▶ _Requirement_: Once you have read the data below, set it all down again exactly.

▶ _Exercise material_:
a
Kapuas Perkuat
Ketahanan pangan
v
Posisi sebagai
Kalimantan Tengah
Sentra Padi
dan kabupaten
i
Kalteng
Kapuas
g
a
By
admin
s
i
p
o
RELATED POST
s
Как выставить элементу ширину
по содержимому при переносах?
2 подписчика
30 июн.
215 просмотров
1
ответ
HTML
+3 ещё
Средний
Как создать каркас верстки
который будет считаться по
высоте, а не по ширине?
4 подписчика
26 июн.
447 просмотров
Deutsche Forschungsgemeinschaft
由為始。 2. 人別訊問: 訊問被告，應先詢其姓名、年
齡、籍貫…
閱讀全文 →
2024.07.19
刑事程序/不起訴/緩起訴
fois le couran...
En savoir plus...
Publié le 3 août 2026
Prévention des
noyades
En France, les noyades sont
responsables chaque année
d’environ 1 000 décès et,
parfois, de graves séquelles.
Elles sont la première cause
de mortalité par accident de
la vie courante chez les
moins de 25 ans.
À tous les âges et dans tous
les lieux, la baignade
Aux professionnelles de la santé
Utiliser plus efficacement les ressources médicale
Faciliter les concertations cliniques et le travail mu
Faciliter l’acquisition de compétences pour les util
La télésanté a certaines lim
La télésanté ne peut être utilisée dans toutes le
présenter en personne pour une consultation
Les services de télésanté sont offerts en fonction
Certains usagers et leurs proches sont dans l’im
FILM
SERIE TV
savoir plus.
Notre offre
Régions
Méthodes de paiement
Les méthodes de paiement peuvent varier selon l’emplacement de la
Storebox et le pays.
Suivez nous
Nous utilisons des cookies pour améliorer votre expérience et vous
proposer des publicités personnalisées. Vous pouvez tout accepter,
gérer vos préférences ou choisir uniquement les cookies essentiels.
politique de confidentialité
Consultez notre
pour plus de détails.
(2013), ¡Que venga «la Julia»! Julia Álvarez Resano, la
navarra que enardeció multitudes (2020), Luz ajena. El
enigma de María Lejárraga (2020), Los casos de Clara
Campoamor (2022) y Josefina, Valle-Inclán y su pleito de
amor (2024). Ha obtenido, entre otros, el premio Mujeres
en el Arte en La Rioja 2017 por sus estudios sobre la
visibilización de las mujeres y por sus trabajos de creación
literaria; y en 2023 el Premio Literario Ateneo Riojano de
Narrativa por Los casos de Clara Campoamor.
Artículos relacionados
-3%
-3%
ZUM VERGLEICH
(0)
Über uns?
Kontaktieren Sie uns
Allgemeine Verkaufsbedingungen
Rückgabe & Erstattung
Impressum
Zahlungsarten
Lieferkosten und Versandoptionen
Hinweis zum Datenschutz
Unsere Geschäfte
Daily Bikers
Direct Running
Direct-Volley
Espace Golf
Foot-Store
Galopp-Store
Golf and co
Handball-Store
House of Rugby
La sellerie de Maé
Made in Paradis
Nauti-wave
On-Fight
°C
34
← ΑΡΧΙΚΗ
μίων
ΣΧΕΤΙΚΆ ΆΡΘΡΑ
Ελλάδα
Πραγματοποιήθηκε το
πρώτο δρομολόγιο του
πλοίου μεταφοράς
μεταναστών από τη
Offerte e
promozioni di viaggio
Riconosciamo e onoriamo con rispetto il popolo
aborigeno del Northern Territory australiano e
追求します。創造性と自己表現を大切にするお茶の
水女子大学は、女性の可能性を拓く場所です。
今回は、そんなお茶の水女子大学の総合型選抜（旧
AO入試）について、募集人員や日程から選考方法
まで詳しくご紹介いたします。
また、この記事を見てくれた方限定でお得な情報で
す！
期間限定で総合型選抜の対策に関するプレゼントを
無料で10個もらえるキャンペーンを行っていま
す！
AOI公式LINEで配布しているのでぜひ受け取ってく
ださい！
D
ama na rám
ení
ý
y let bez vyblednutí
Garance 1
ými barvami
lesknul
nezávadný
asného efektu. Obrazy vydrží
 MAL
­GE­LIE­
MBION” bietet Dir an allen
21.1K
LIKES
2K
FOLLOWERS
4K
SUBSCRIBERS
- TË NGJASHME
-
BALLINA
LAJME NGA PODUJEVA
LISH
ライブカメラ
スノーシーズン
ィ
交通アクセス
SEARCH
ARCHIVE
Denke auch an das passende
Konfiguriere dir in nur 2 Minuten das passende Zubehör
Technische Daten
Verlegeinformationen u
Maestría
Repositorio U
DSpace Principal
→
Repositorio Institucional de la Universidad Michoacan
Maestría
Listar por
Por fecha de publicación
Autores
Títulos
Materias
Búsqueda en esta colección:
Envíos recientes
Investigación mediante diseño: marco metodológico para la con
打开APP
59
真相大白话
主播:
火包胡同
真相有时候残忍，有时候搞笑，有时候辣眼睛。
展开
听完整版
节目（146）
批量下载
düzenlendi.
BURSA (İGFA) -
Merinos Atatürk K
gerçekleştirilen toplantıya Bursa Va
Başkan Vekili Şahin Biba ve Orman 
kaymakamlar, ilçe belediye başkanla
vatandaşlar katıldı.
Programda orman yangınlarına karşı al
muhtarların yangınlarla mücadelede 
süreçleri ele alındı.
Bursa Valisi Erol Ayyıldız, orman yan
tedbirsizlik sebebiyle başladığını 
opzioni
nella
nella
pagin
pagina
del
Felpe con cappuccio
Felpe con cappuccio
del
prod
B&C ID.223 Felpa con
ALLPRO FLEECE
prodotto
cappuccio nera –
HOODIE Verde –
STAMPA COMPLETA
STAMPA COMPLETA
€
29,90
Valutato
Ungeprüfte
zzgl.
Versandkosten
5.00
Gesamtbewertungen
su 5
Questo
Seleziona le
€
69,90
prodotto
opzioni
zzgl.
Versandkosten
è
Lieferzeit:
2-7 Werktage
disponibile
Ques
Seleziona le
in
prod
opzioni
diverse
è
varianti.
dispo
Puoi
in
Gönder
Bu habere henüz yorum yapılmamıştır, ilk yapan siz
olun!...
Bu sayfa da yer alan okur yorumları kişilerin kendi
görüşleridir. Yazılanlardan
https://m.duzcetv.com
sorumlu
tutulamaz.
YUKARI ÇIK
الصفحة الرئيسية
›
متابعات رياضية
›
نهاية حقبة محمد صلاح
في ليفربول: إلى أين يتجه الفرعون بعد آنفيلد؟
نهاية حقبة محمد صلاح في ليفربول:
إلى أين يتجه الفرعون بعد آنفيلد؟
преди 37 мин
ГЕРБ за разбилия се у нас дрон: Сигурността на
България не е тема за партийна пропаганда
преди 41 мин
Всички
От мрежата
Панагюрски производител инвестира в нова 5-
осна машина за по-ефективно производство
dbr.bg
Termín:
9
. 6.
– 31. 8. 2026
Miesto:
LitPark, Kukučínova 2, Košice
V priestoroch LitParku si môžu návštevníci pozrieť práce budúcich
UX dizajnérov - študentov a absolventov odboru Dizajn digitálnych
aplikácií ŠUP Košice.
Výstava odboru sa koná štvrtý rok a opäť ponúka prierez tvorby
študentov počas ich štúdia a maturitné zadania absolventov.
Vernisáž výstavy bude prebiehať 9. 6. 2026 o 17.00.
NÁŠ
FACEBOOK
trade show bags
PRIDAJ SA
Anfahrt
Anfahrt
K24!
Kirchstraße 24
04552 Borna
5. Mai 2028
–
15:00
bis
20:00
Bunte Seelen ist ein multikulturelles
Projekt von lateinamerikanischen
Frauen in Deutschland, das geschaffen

▶ _Response for this exercise_:
a
Kapuas Perkuat
Ketahanan pangan
v
Posisi sebagai
Kalimantan Tengah
Sentra Padi
dan kabupaten
i
Kalteng
Kapuas
g
a
By
admin
s
i
p
o
RELATED POST
s
Как выставить элементу ширину
по содержимому при переносах?
2 подписчика
30 июн.
215 просмотров
1
ответ
HTML
+3 ещё
Средний
Как создать каркас верстки
который будет считаться по
высоте, а не по ширине?
4 подписчика
26 июн.
447 просмотров
Deutsche Forschungsgemeinschaft
由為始。 2. 人別訊問: 訊問被告，應先詢其姓名、年
齡、籍貫…
閱讀全文 →
2024.07.19
刑事程序/不起訴/緩起訴
fois le couran...
En savoir plus...
Publié le 3 août 2026
Prévention des
noyades
En France, les noyades sont
responsables chaque année
d’environ 1 000 décès et,
parfois, de graves séquelles.
Elles sont la première cause
de mortalité par accident de
la vie courante chez les
moins de 25 ans.
À tous les âges et dans tous
les lieux, la baignade
Aux professionnelles de la santé
Utiliser plus efficacement les ressources médicale
Faciliter les concertations cliniques et le travail mu
Faciliter l’acquisition de compétences pour les util
La télésanté a certaines lim
La télésanté ne peut être utilisée dans toutes le
présenter en personne pour une consultation
Les services de télésanté sont offerts en fonction
Certains usagers et leurs proches sont dans l’im
FILM
SERIE TV
savoir plus.
Notre offre
Régions
Méthodes de paiement
Les méthodes de paiement peuvent varier selon l’emplacement de la
Storebox et le pays.
Suivez nous
Nous utilisons des cookies pour améliorer votre expérience et vous
proposer des publicités personnalisées. Vous pouvez tout accepter,
gérer vos préférences ou choisir uniquement les cookies essentiels.
politique de confidentialité
Consultez notre
pour plus de détails.
(2013), ¡Que venga «la Julia»! Julia Álvarez Resano, la
navarra que enardeció multitudes (2020), Luz ajena. El
enigma de María Lejárraga (2020), Los casos de Clara
Campoamor (2022) y Josefina, Valle-Inclán y su pleito de
amor (2024). Ha obtenido, entre otros, el premio Mujeres
en el Arte en La Rioja 2017 por sus estudios sobre la
visibilización de las mujeres y por sus trabajos de creación
literaria; y en 2023 el Premio Literario Ateneo Riojano de
Narrativa por Los casos de Clara Campoamor.
Artículos relacionados
-3%
-3%
ZUM VERGLEICH
(0)
Über uns?
Kontaktieren Sie uns
Allgemeine Verkaufsbedingungen
Rückgabe & Erstattung
Impressum
Zahlungsarten
Lieferkosten und Versandoptionen
Hinweis zum Datenschutz
Unsere Geschäfte
Daily Bikers
Direct Running
Direct-Volley
Espace Golf
Foot-Store
Galopp-Store
Golf and co
Handball-Store
House of Rugby
La sellerie de Maé
Made in Paradis
Nauti-wave
On-Fight
°C
34
← ΑΡΧΙΚΗ
μίων
ΣΧΕΤΙΚΆ ΆΡΘΡΑ
Ελλάδα
Πραγματοποιήθηκε το
πρώτο δρομολόγιο του
πλοίου μεταφοράς
μεταναστών από τη
Offerte e
promozioni di viaggio
Riconosciamo e onoriamo con rispetto il popolo
aborigeno del Northern Territory australiano e
追求します。創造性と自己表現を大切にするお茶の
水女子大学は、女性の可能性を拓く場所です。
今回は、そんなお茶の水女子大学の総合型選抜（旧
AO入試）について、募集人員や日程から選考方法
まで詳しくご紹介いたします。
また、この記事を見てくれた方限定でお得な情報で
す！
期間限定で総合型選抜の対策に関するプレゼントを
無料で10個もらえるキャンペーンを行っていま
す！
AOI公式LINEで配布しているのでぜひ受け取ってく
ださい！
D
ama na rám
ení
ý
y let bez vyblednutí
Garance 1
ými barvami
lesknul
nezávadný
asného efektu. Obrazy vydrží
 MAL
­GE­LIE­
MBION” bietet Dir an allen
21.1K
LIKES
2K
FOLLOWERS
4K
SUBSCRIBERS
- TË NGJASHME
-
BALLINA
LAJME NGA PODUJEVA
LISH
ライブカメラ
スノーシーズン
ィ
交通アクセス
SEARCH
ARCHIVE
Denke auch an das passende
Konfiguriere dir in nur 2 Minuten das passende Zubehör
Technische Daten
Verlegeinformationen u
Maestría
Repositorio U
DSpace Principal
→
Repositorio Institucional de la Universidad Michoacan
Maestría
Listar por
Por fecha de publicación
Autores
Títulos
Materias
Búsqueda en esta colección:
Envíos recientes
Investigación mediante diseño: marco metodológico para la con
打开APP
59
真相大白话
主播:
火包胡同
真相有时候残忍，有时候搞笑，有时候辣眼睛。
展开
听完整版
节目（146）
批量下载
düzenlendi.
BURSA (İGFA) -
Merinos Atatürk K
gerçekleştirilen toplantıya Bursa Va
Başkan Vekili Şahin Biba ve Orman 
kaymakamlar, ilçe belediye başkanla
vatandaşlar katıldı.
Programda orman yangınlarına karşı al
muhtarların yangınlarla mücadelede 
süreçleri ele alındı.
Bursa Valisi Erol Ayyıldız, orman yan
tedbirsizlik sebebiyle başladığını 
opzioni
nella
nella
pagin
pagina
del
Felpe con cappuccio
Felpe con cappuccio
del
prod
B&C ID.223 Felpa con
ALLPRO FLEECE
prodotto
cappuccio nera –
HOODIE Verde –
STAMPA COMPLETA
STAMPA COMPLETA
€
29,90
Valutato
Ungeprüfte
zzgl.
Versandkosten
5.00
Gesamtbewertungen
su 5
Questo
Seleziona le
€
69,90
prodotto
opzioni
zzgl.
Versandkosten
è
Lieferzeit:
2-7 Werktage
disponibile
Ques
Seleziona le
in
prod
opzioni
diverse
è
varianti.
dispo
Puoi
in
Gönder
Bu habere henüz yorum yapılmamıştır, ilk yapan siz
olun!...
Bu sayfa da yer alan okur yorumları kişilerin kendi
görüşleridir. Yazılanlardan
https://m.duzcetv.com
sorumlu
tutulamaz.
YUKARI ÇIK
الصفحة الرئيسية
›
متابعات رياضية
›
نهاية حقبة محمد صلاح
في ليفربول: إلى أين يتجه الفرعون بعد آنفيلد؟
نهاية حقبة محمد صلاح في ليفربول:
إلى أين يتجه الفرعون بعد آنفيلد؟
преди 37 мин
ГЕРБ за разбилия се у нас дрон: Сигурността на
България не е тема за партийна пропаганда
преди 41 мин
Всички
От мрежата
Панагюрски производител инвестира в нова 5-
осна машина за по-ефективно производство
dbr.bg
Termín:
9
. 6.
– 31. 8. 2026
Miesto:
LitPark, Kukučínova 2, Košice
V priestoroch LitParku si môžu návštevníci pozrieť práce budúcich
UX dizajnérov - študentov a absolventov odboru Dizajn digitálnych
aplikácií ŠUP Košice.
Výstava odboru sa koná štvrtý rok a opäť ponúka prierez tvorby
študentov počas ich štúdia a maturitné zadania absolventov.
Vernisáž výstavy bude prebiehať 9. 6. 2026 o 17.00.
NÁŠ
FACEBOOK
trade show bags
PRIDAJ SA
Anfahrt
Anfahrt
K24!
Kirchstraße 24
04552 Borna
5. Mai 2028
–
15:00
bis
20:00
Bunte Seelen ist ein multikulturelles
Projekt von lateinamerikanischen
Frauen in Deutschland, das geschaffen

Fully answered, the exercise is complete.